MATERIAL TO PROCESS Block Start

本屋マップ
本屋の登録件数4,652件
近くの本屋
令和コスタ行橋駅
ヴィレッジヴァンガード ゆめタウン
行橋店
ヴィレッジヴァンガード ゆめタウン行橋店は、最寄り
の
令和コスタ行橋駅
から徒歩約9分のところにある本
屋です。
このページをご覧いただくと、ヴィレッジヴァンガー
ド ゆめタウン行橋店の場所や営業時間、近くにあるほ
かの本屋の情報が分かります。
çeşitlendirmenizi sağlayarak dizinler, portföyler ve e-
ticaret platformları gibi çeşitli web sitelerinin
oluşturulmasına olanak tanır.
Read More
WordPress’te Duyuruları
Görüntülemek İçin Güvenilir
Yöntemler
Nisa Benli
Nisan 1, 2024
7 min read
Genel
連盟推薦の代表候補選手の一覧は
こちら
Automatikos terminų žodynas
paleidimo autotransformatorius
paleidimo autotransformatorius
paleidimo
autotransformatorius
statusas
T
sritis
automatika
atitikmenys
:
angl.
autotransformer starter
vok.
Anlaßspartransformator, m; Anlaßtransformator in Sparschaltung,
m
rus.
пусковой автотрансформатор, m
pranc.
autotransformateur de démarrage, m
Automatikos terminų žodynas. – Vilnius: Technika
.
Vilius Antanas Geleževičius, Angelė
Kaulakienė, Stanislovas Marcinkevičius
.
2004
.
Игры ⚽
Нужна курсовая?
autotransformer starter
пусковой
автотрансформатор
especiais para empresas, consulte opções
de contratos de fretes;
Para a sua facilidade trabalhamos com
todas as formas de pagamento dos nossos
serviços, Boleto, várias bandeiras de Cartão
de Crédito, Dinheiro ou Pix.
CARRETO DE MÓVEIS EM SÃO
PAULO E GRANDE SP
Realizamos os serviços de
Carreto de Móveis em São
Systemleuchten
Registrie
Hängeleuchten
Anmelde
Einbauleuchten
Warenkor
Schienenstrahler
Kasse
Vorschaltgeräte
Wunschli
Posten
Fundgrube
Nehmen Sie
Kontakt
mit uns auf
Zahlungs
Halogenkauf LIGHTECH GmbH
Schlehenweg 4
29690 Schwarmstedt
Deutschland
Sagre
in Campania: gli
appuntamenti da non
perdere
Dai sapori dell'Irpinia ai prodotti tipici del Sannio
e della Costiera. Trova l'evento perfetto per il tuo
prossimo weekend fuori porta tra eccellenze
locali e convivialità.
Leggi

MATERIAL TO PROCESS Block End
MATERIAL TO PROCESS Block Start

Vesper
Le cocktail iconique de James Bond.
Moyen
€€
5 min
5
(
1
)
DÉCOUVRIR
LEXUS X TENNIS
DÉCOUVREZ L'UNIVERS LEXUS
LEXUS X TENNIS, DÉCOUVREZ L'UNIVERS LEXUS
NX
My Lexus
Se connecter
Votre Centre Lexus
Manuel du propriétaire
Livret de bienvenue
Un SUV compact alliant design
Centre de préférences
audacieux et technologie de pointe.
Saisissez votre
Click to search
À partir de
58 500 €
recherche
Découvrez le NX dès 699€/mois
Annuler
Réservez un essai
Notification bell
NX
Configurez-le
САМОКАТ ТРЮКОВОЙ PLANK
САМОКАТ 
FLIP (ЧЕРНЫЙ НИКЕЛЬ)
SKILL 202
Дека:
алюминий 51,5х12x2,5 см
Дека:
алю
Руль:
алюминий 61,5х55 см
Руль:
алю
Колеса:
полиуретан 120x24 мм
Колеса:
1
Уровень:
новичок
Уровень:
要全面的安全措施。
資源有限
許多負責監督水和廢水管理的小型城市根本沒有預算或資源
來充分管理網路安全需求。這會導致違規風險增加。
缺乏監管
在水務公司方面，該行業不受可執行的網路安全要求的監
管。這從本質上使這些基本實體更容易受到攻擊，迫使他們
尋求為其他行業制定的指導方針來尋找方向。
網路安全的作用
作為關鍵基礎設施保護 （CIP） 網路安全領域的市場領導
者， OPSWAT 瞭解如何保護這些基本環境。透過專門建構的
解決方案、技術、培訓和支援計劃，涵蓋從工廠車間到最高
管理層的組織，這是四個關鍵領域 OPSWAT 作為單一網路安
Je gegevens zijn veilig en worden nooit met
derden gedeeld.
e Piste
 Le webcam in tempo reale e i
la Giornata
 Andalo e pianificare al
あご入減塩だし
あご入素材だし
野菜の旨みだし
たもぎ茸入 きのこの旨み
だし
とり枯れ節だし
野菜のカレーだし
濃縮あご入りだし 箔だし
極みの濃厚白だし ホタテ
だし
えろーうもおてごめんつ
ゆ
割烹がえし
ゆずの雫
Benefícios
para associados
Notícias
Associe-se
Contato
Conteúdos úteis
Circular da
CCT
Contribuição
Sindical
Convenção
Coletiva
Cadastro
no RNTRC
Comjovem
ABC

MATERIAL TO PROCESS Block End
MATERIAL TO PROCESS Block Start

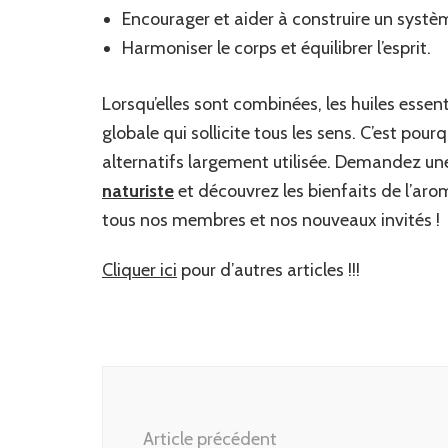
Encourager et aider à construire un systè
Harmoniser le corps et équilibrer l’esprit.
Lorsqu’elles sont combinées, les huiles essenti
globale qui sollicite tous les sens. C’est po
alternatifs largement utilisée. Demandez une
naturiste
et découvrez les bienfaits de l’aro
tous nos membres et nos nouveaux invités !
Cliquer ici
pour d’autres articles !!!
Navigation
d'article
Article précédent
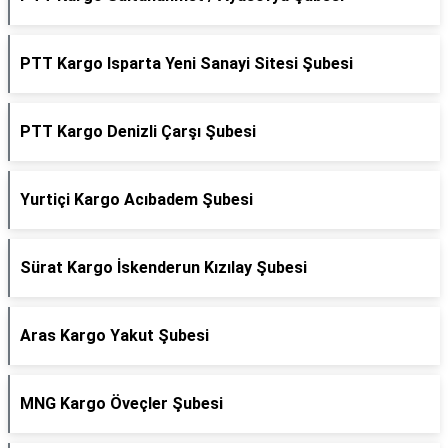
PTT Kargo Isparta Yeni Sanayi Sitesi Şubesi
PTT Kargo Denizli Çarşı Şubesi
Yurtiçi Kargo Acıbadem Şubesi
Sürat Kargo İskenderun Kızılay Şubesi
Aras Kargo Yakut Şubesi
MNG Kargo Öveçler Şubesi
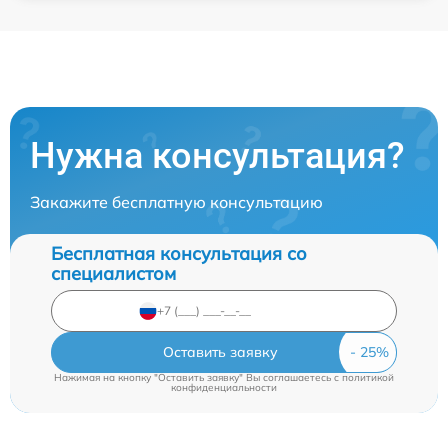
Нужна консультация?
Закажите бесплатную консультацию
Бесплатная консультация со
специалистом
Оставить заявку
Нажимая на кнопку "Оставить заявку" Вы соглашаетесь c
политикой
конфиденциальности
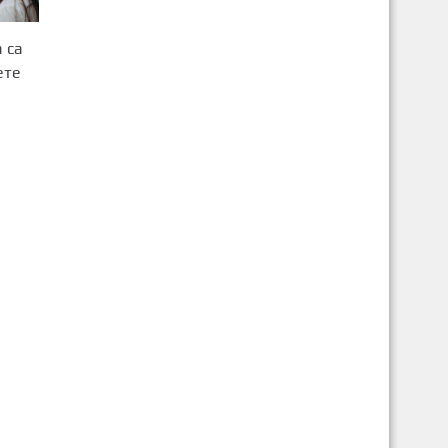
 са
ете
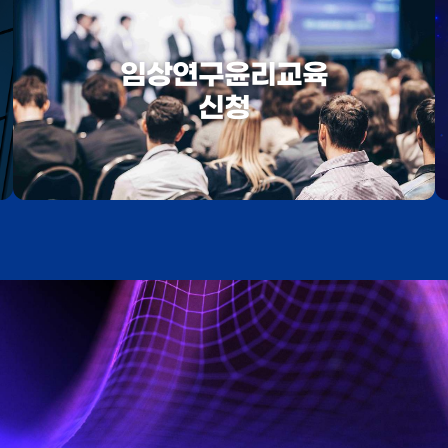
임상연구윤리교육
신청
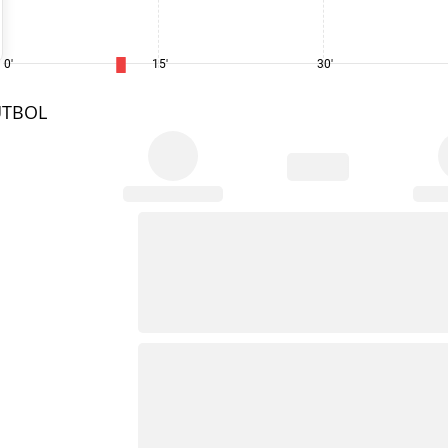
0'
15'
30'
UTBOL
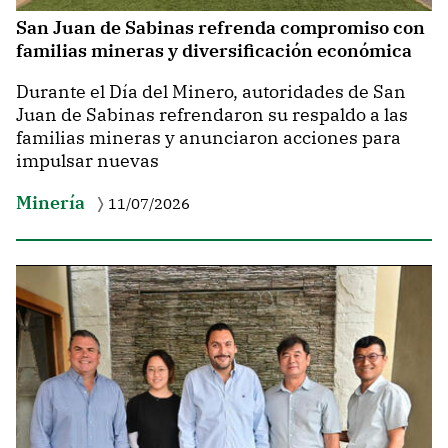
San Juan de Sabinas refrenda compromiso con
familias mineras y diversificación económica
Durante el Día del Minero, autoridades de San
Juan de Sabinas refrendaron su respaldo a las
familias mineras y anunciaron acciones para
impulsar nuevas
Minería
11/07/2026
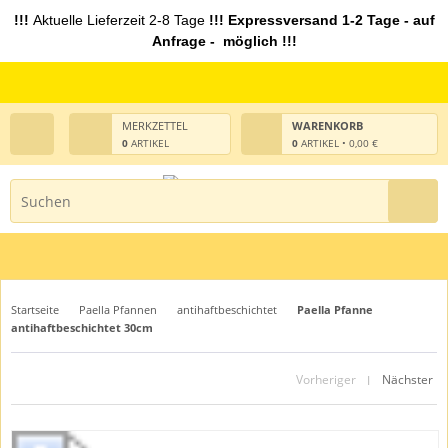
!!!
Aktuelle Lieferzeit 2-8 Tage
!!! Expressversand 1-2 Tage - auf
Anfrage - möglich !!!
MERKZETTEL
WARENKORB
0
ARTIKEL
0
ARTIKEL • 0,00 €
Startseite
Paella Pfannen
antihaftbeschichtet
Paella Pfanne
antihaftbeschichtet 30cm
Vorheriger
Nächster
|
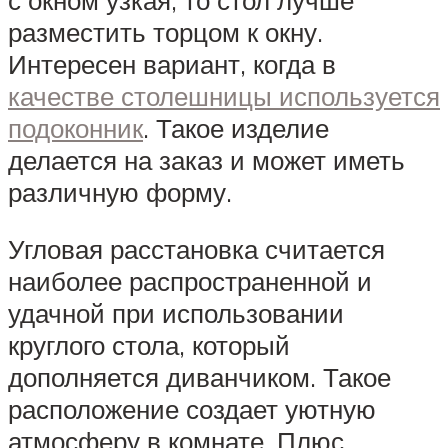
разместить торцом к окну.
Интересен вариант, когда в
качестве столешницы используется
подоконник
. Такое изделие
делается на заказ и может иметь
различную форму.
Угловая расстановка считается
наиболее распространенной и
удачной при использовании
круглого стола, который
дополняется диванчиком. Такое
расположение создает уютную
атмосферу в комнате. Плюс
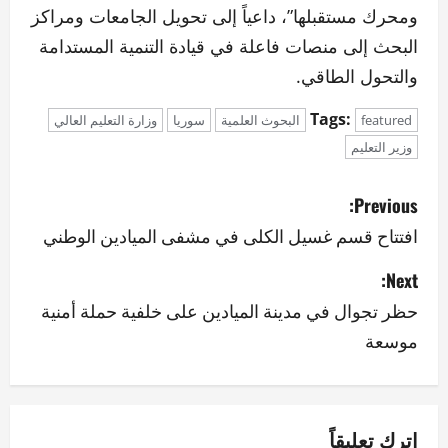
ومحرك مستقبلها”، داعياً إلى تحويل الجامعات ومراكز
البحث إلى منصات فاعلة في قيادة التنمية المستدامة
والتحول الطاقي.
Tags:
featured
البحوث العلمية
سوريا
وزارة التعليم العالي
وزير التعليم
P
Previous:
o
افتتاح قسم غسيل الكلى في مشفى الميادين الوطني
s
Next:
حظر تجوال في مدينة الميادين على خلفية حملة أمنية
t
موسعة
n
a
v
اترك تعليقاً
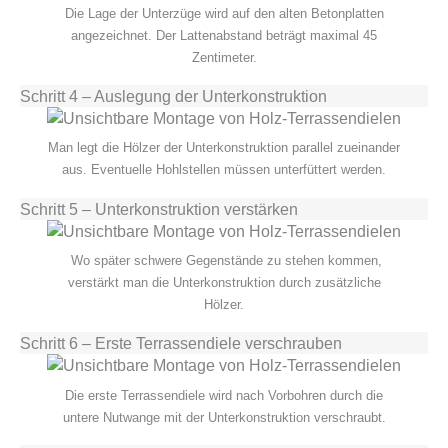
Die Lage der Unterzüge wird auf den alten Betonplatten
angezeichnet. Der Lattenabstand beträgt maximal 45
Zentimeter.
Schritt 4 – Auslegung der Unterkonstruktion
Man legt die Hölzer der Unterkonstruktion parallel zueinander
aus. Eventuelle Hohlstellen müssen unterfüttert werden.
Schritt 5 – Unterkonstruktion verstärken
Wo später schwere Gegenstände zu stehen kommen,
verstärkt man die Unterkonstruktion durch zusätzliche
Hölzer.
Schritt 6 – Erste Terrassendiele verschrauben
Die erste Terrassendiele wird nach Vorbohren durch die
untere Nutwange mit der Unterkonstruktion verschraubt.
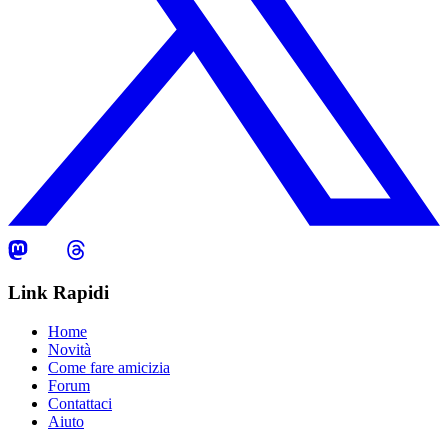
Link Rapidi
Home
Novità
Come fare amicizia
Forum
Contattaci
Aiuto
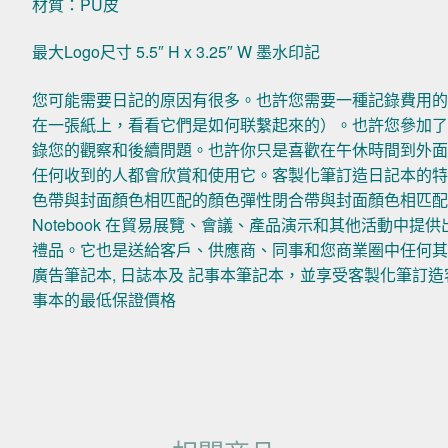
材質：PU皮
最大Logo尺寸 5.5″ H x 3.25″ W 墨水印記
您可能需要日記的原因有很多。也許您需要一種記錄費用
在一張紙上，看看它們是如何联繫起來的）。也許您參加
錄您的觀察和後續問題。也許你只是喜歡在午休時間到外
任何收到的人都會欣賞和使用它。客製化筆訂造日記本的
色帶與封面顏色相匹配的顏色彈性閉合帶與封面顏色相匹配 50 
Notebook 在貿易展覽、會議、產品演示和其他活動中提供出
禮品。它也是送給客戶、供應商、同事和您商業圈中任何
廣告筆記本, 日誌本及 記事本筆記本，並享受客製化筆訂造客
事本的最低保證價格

MATERIAL TO PROCESS Block End

◆ **BRIEF**
Copy out only the lines of the records above from the one with "aus. Eventuelle Hohlstellen" through the one with "Schritt 6 – Erste Terrassendiele verschrauben", exactly as they stand, both included.

◆ **ANSWER SPACE**
aus. Eventuelle Hohlstellen müssen unterfüttert werden.
Schritt 5 – Unterkonstruktion verstärken
Wo später schwere Gegenstände zu stehen kommen,
verstärkt man die Unterkonstruktion durch zusätzliche
Hölzer.
Schritt 6 – Erste Terrassendiele verschrauben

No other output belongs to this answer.